EU e-commerce law comes into force

27 Feb 2003

The Tánaiste and Minister for Enterprise, Trade & Employment, Mary Harney TD, has signed regulations to bring into effect provisions of the EU’s Electronic Commerce Directive. The regulations came into force on Monday.

The new regulations provide for the free movement of information society services within the European economic area. These are essentially services (as distinct from products) provided online between one member state and another – frequently referred to as the single market principle or the country of origin rule.

The basic provision of the regulations is that service providers that comply with the rules and regulations of their own member state do not have to comply with the rules and regulations for that service laid down by any other member state to which they might be supplying the service.

Making the announcement, the Tánaiste said: “The entry into force of these regulations is an important element in completing the European single market in the provision of online services. Important obligations are provided in respect of service providers as well as essential protection for consumers of such services.”

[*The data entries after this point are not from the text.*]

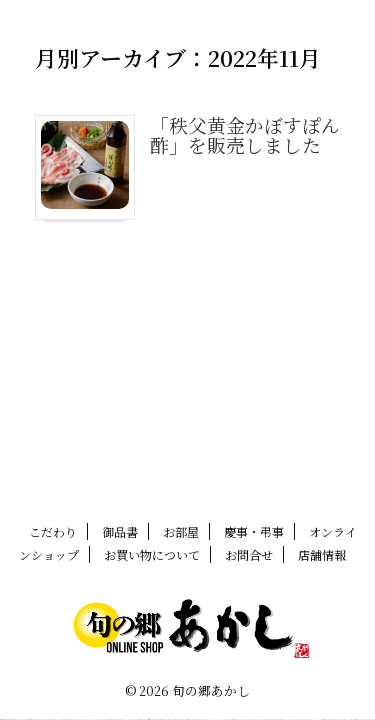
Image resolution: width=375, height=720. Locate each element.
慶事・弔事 (254, 531)
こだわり (53, 531)
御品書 (120, 531)
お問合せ (249, 554)
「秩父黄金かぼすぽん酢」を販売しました (245, 134)
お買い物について (152, 554)
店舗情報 (322, 554)
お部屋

An important provision from the point of view of consumers’ perspective is that the regulations require people sending unsolicited mail, or spam, to ensure that these are clearly identifiable as such by the recipient.

Harney confirmed that her department is in discussions with the Irish Direct Marketing Association (IDMA) regarding the use by the IDMA’s members of the letters ADV (advertisement) or UCE (unsolicited commercial email) on the subject line to persons with whom they have never previously had a commercial relationship.

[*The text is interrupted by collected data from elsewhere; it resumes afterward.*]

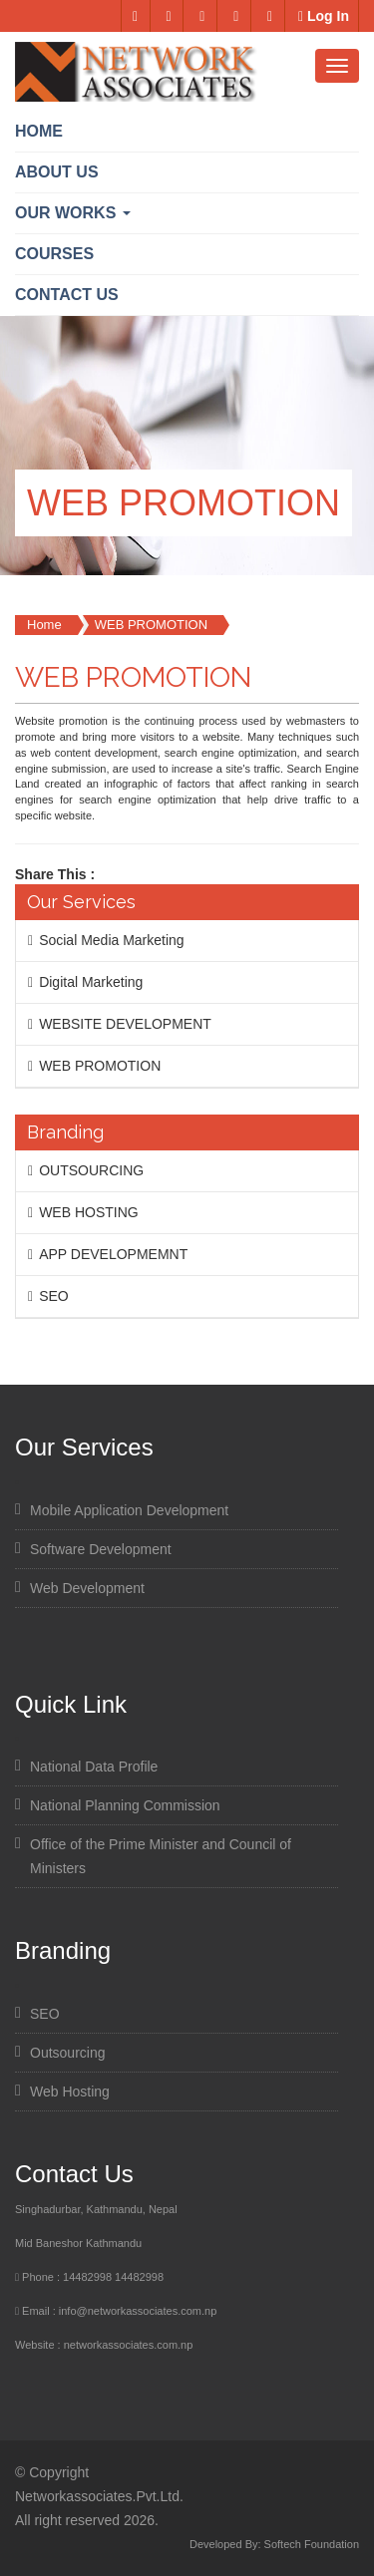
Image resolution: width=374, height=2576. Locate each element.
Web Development (87, 1588)
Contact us (67, 294)
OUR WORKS (73, 212)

The regulations create an exemption from liability for internet service providers (ISPs) in certain respects and circumstances. The department intends to have discussions with the ISPs and intellectual property interests in relation to the practical operation of these provisions of the regulations. (The adoption of codes of practice to supplement certain provisions, including those relating to the liability of intermediary service providers, is encouraged by the EU directive involved.) ISPs and a number of organisations representing intellectual property holders have already indicated their willingness to work with the department in this regard.

A guide to the regulations is available on the department’s website ( The directive itself and the Electronic Commerce Act, 2000 are already available on the site.